Zia is a Michelin-starred restaurant on Via Goffredo Mameli 45 in Trastevere, run by chef Antonio Ziantoni. The location sits just off the neighbourhood's busiest tourist corridors, but the dining room operates at a different register entirely — creative Italian cooking with a classical technical base. Book well in advance: service runs Tuesday through Saturday evenings only, with Friday and Saturday lunch as the sole midday options. First-timers should note the restaurant is closed Sunday and Monday.
At €€€ pricing, Zia sits below Rome's top-tier splurge restaurants but well above a casual dinner out. Michelin recognised Ziantoni's cooking as rigorous and measured, with structure and balance rather than novelty for its own sake — which is the right profile for a tasting menu format. Opinionated About Dining ranked it #96 in Europe in 2025, which is meaningful external validation. If you want technically precise modern Italian without paying Heinz Beck prices, the value case is solid.
The venue data does not specify a dress code. Given the Michelin-starred setting and the neighbourhood context — Trastevere skews casual, but Zia operates at a different level — neat, put-together clothing is a reasonable baseline. Avoid beach or resort wear; anything you would wear to a serious urban restaurant in Rome will work.
No specific dietary policy is documented in the available venue data. For a Michelin-starred tasting menu restaurant, contacting the restaurant directly ahead of booking is standard practice and expected — most kitchens at this level accommodate restrictions with advance notice. Call or email when you reserve to flag any requirements.

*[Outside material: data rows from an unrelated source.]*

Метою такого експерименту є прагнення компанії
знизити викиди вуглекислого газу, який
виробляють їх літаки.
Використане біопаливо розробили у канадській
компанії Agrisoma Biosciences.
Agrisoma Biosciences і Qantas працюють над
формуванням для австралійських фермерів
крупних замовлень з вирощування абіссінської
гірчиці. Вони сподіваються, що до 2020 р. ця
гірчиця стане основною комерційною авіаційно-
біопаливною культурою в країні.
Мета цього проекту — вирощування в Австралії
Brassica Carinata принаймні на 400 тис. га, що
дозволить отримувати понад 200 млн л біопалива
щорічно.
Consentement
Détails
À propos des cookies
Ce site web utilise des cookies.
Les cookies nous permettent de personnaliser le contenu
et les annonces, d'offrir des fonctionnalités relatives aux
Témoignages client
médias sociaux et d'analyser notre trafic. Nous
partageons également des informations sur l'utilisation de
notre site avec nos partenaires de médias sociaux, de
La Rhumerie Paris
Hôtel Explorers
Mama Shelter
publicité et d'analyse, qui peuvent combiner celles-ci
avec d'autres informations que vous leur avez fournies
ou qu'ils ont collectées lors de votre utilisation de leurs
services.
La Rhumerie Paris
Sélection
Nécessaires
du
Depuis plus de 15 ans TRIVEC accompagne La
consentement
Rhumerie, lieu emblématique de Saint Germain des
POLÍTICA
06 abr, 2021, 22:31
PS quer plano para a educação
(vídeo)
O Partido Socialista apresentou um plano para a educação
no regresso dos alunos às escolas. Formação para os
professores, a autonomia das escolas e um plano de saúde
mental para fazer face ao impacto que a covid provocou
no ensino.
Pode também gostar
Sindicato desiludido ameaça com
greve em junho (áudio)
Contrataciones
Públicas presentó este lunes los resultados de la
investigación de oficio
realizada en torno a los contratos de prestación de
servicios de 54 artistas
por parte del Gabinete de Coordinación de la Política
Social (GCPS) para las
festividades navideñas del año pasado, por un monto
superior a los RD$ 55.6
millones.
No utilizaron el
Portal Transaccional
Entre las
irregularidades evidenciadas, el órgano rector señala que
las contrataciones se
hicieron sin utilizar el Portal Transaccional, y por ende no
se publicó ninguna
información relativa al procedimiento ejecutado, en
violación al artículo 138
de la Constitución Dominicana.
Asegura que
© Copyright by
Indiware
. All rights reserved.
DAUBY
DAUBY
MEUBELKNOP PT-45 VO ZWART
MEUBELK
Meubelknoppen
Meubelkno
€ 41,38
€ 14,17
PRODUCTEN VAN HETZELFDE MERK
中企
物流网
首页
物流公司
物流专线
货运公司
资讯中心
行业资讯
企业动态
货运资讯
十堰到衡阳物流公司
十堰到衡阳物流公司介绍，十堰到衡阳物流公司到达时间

Lunch is the harder seat to get by calendar alone — it's only available Friday and Saturday, versus four evenings a week (Tuesday through Saturday). If your schedule allows a Friday or Saturday lunch, that's often the easier way into a starred restaurant of this type: less pressure, sometimes shorter menus, and better light in the room. Dinner gives you more days of availability. Both services run the same kitchen under Ziantoni, so the cooking quality is the same variable.
No group-specific policy or private dining information is listed in the venue data. Given that Zia is a Michelin-starred restaurant in a Trastevere side street, it almost certainly has limited covers — making large groups (8+) logistically difficult without advance coordination. For groups of 4 to 6, check the venue's official channels when booking; for larger parties, confirm whether the space can accommodate before committing.
Specific menu items are not documented in the venue data, so recommending individual dishes is not something Pearl can do accurately here. What the Michelin guide and Opinionated About Dining both flag is Ziantoni's focus on full, rounded flavours built on classical technique — the menu skews creative but not experimental for its own sake. The tasting menu is likely your best window into what the kitchen is doing; à la carte options, if available, should be confirmed when booking.